Assim que fechou os olhos, o celular tocou.
O coração dela apertou repentinamente. Ela abriu os olhos depressa, pegou o celular e, ao ver que não era Murilo ligando, o coração relaxou na hora. Ela soltou um longo suspiro e, rudemente, rejeitou a ligação.
Que cafajeste inútil; ele só sabia atrapalhar e, à toa, a havia deixado nervosa.
Se ia morrer, que morresse por completo e parasse de aparecer do nada para assustá-la.
Descontente, ela imediatamente bloqueou Sérgio mais uma vez e, depois, largou o celular para dormir.
Na manhã seguinte, assim que amanheceu, Isabel esfregou os olhos e se sentou na cama. A primeira coisa que fez foi pegar o celular e ligar para Murilo.
— Irmã, você acordou?
A voz de Murilo transparecia o cansaço de uma noite em claro, mas seu tom era aliviado.
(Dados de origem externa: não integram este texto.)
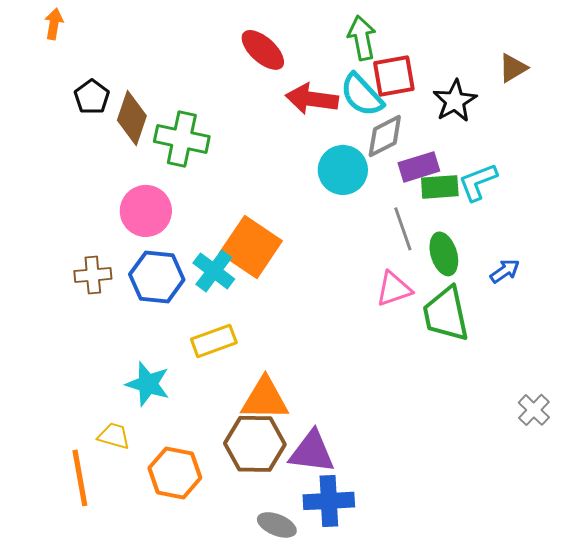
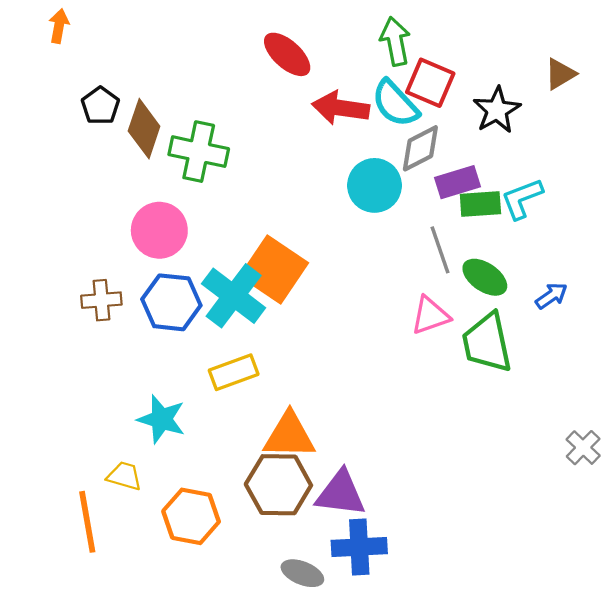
red square: (394, 76) -> (430, 83), turned 33
green ellipse: (444, 254) -> (485, 277), turned -39
cyan cross: (214, 271) -> (234, 296), size x1.4

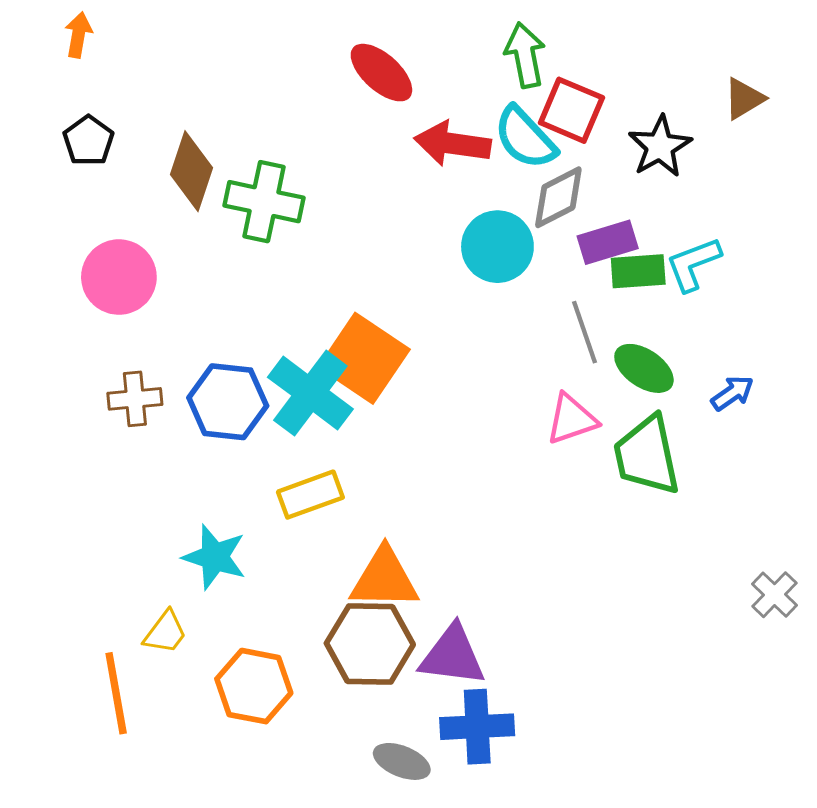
black pentagon: (100, 106) -> (88, 141), moved
pink circle: (159, 230) -> (119, 277), moved
yellow trapezoid: (124, 476) -> (165, 632), turned 111

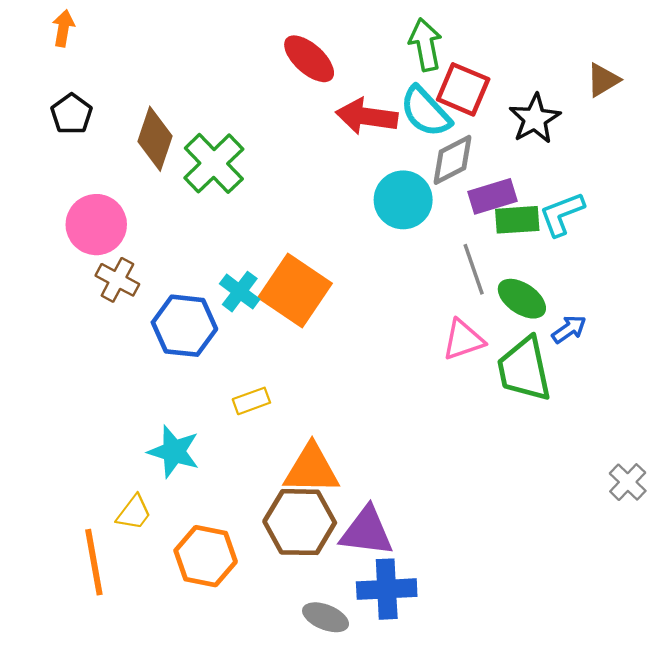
green cross: (264, 202) -> (214, 163), turned 34
cyan cross: (310, 393) -> (240, 292), moved, size x0.6
blue arrow: (732, 393) -> (569, 329), moved
brown cross: (135, 399) -> (117, 280), moved, turned 33
yellow rectangle: (310, 495) -> (251, 401), size x0.7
O coração aflito de Isabel relaxou pela metade: — Como está a tia? Houve alguma reação de rejeição?
— O médico acabou de fazer a ronda. Os sinais estão razoavelmente estáveis; não se preocupe muito.
Como poderia não se preocupar? Os médicos disseram que o maior perigo de um transplante de rim era uma rejeição aguda; uma vez que ocorresse, noventa e nove por cento das vezes era letal.
Ao ouvir a palavra "estável", Isabel levou a mão ao peito e exalou profundamente.
— Que bom, fique de olho nela lá no hospital e, de jeito nenhum, deixe a guarda cair. Me ligue a qualquer momento se algo acontecer.
— Fique tranquila e cuide dos seus assuntos, estou de olho no hospital.
A dependência que Murilo tinha por Isabel o deixava envergonhado. A prima dele era apenas quatro anos mais velha, mas já suportava todo o peso de sua vida.
— Irmã, boa sorte! — A voz de Murilo estava rouca. — E... obrigado!
Isabel ficou surpresa por alguns segundos; o pirralho havia crescido e até mesmo lhe agradecera.
Quando eram crianças, só sabiam se insultar, principalmente Murilo. Ele nunca pôde suportar como seus pais e o avô mimavam Isabel, e sempre dizia que ela só sabia agir de forma mimada para agradá-los e agir como uma vira-lata capacho.
Isabel, por sua vez, revidava dizendo que se ele não era capaz de agradar aos outros, mas ainda assim sentia inveja, era um mesquinho e merecia não ser amado por ninguém.
E isso sempre terminava com Murilo, furioso, correndo atrás dela para tentar acertá-la.
Quando eram pequenos e despreocupados, quem imaginaria que em curtos três anos suas vidas sofreriam tamanhas reviravoltas?
Isabel mordeu os lábios, firmando suas emoções, e riu: — Seu pirralho, agora você aprendeu a me bajular. Um pouco tonto, mas pelo menos não foi tarde.